#### EXERCISE REQUIREMENTS
An exact transcription of the data below is needed.

#### GIVEN RECORDS
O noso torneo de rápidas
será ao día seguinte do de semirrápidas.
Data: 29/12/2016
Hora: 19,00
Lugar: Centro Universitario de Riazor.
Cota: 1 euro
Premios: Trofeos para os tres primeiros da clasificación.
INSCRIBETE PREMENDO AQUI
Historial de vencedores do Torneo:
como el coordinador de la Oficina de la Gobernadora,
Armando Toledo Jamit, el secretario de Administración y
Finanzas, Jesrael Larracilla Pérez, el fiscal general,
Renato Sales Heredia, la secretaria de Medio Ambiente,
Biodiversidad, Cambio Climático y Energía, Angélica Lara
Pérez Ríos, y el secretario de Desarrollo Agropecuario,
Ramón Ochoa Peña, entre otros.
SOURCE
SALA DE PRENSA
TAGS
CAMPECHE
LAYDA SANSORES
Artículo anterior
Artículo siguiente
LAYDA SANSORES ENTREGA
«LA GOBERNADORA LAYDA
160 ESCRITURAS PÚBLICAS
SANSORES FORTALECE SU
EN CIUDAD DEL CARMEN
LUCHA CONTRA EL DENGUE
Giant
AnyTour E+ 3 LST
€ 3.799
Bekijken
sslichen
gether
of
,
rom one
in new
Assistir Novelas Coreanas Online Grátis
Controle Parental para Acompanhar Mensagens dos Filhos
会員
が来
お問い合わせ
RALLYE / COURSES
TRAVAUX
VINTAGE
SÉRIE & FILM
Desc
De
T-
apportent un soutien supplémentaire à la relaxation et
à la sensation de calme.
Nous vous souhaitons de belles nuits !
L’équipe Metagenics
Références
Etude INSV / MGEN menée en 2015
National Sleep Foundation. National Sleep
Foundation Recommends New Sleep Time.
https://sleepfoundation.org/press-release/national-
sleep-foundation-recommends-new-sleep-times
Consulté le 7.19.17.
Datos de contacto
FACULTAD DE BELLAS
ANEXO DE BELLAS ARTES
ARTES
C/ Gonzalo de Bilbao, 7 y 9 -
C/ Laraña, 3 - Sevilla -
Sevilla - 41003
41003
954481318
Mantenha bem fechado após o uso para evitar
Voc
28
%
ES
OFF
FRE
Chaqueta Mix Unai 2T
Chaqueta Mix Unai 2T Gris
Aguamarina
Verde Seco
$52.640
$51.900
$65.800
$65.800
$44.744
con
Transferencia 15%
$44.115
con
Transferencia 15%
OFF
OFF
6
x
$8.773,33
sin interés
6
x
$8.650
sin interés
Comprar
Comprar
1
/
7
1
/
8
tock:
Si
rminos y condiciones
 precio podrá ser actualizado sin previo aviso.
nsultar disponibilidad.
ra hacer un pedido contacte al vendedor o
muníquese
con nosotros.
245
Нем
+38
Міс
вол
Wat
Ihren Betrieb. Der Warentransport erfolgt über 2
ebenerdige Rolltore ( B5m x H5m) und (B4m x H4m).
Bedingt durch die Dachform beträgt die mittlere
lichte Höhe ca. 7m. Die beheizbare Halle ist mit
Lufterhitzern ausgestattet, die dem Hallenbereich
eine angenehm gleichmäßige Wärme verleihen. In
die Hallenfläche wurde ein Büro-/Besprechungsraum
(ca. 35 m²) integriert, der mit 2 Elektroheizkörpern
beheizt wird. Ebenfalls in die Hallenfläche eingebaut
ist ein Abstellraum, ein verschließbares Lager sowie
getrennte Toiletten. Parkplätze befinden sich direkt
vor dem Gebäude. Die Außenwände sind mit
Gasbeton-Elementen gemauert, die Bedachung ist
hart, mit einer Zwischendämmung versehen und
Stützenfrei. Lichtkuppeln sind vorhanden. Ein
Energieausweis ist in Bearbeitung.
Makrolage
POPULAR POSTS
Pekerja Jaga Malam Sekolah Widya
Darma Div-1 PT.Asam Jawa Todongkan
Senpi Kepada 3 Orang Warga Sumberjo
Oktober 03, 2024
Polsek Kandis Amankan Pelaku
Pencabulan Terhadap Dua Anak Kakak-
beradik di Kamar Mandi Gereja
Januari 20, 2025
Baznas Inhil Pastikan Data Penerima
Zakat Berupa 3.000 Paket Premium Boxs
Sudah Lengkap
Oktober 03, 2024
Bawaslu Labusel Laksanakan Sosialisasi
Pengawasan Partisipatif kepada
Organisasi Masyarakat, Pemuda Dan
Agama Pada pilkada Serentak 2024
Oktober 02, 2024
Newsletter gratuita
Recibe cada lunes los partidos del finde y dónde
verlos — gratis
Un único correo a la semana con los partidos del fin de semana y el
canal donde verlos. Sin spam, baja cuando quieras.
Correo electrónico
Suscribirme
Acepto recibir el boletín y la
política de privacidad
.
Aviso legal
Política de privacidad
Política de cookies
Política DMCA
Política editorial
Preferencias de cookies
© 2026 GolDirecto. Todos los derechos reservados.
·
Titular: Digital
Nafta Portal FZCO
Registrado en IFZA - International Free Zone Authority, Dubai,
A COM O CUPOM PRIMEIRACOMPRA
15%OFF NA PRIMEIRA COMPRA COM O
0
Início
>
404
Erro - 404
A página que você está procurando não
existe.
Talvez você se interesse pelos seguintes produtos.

#### TASK RESULT
O noso torneo de rápidas
será ao día seguinte do de semirrápidas.
Data: 29/12/2016
Hora: 19,00
Lugar: Centro Universitario de Riazor.
Cota: 1 euro
Premios: Trofeos para os tres primeiros da clasificación.
INSCRIBETE PREMENDO AQUI
Historial de vencedores do Torneo:
como el coordinador de la Oficina de la Gobernadora,
Armando Toledo Jamit, el secretario de Administración y
Finanzas, Jesrael Larracilla Pérez, el fiscal general,
Renato Sales Heredia, la secretaria de Medio Ambiente,
Biodiversidad, Cambio Climático y Energía, Angélica Lara
Pérez Ríos, y el secretario de Desarrollo Agropecuario,
Ramón Ochoa Peña, entre otros.
SOURCE
SALA DE PRENSA
TAGS
CAMPECHE
LAYDA SANSORES
Artículo anterior
Artículo siguiente
LAYDA SANSORES ENTREGA
«LA GOBERNADORA LAYDA
160 ESCRITURAS PÚBLICAS
SANSORES FORTALECE SU
EN CIUDAD DEL CARMEN
LUCHA CONTRA EL DENGUE
Giant
AnyTour E+ 3 LST
€ 3.799
Bekijken
sslichen
gether
of
,
rom one
in new
Assistir Novelas Coreanas Online Grátis
Controle Parental para Acompanhar Mensagens dos Filhos
会員
が来
お問い合わせ
RALLYE / COURSES
TRAVAUX
VINTAGE
SÉRIE & FILM
Desc
De
T-
apportent un soutien supplémentaire à la relaxation et
à la sensation de calme.
Nous vous souhaitons de belles nuits !
L’équipe Metagenics
Références
Etude INSV / MGEN menée en 2015
National Sleep Foundation. National Sleep
Foundation Recommends New Sleep Time.
https://sleepfoundation.org/press-release/national-
sleep-foundation-recommends-new-sleep-times
Consulté le 7.19.17.
Datos de contacto
FACULTAD DE BELLAS
ANEXO DE BELLAS ARTES
ARTES
C/ Gonzalo de Bilbao, 7 y 9 -
C/ Laraña, 3 - Sevilla -
Sevilla - 41003
41003
954481318
Mantenha bem fechado após o uso para evitar
Voc
28
%
ES
OFF
FRE
Chaqueta Mix Unai 2T
Chaqueta Mix Unai 2T Gris
Aguamarina
Verde Seco
$52.640
$51.900
$65.800
$65.800
$44.744
con
Transferencia 15%
$44.115
con
Transferencia 15%
OFF
OFF
6
x
$8.773,33
sin interés
6
x
$8.650
sin interés
Comprar
Comprar
1
/
7
1
/
8
tock:
Si
rminos y condiciones
 precio podrá ser actualizado sin previo aviso.
nsultar disponibilidad.
ra hacer un pedido contacte al vendedor o
muníquese
con nosotros.
245
Нем
+38
Міс
вол
Wat
Ihren Betrieb. Der Warentransport erfolgt über 2
ebenerdige Rolltore ( B5m x H5m) und (B4m x H4m).
Bedingt durch die Dachform beträgt die mittlere
lichte Höhe ca. 7m. Die beheizbare Halle ist mit
Lufterhitzern ausgestattet, die dem Hallenbereich
eine angenehm gleichmäßige Wärme verleihen. In
die Hallenfläche wurde ein Büro-/Besprechungsraum
(ca. 35 m²) integriert, der mit 2 Elektroheizkörpern
beheizt wird. Ebenfalls in die Hallenfläche eingebaut
ist ein Abstellraum, ein verschließbares Lager sowie
getrennte Toiletten. Parkplätze befinden sich direkt
vor dem Gebäude. Die Außenwände sind mit
Gasbeton-Elementen gemauert, die Bedachung ist
hart, mit einer Zwischendämmung versehen und
Stützenfrei. Lichtkuppeln sind vorhanden. Ein
Energieausweis ist in Bearbeitung.
Makrolage
POPULAR POSTS
Pekerja Jaga Malam Sekolah Widya
Darma Div-1 PT.Asam Jawa Todongkan
Senpi Kepada 3 Orang Warga Sumberjo
Oktober 03, 2024
Polsek Kandis Amankan Pelaku
Pencabulan Terhadap Dua Anak Kakak-
beradik di Kamar Mandi Gereja
Januari 20, 2025
Baznas Inhil Pastikan Data Penerima
Zakat Berupa 3.000 Paket Premium Boxs
Sudah Lengkap
Oktober 03, 2024
Bawaslu Labusel Laksanakan Sosialisasi
Pengawasan Partisipatif kepada
Organisasi Masyarakat, Pemuda Dan
Agama Pada pilkada Serentak 2024
Oktober 02, 2024
Newsletter gratuita
Recibe cada lunes los partidos del finde y dónde
verlos — gratis
Un único correo a la semana con los partidos del fin de semana y el
canal donde verlos. Sin spam, baja cuando quieras.
Correo electrónico
Suscribirme
Acepto recibir el boletín y la
política de privacidad
.
Aviso legal
Política de privacidad
Política de cookies
Política DMCA
Política editorial
Preferencias de cookies
© 2026 GolDirecto. Todos los derechos reservados.
·
Titular: Digital
Nafta Portal FZCO
Registrado en IFZA - International Free Zone Authority, Dubai,
A COM O CUPOM PRIMEIRACOMPRA
15%OFF NA PRIMEIRA COMPRA COM O
0
Início
>
404
Erro - 404
A página que você está procurando não
existe.
Talvez você se interesse pelos seguintes produtos.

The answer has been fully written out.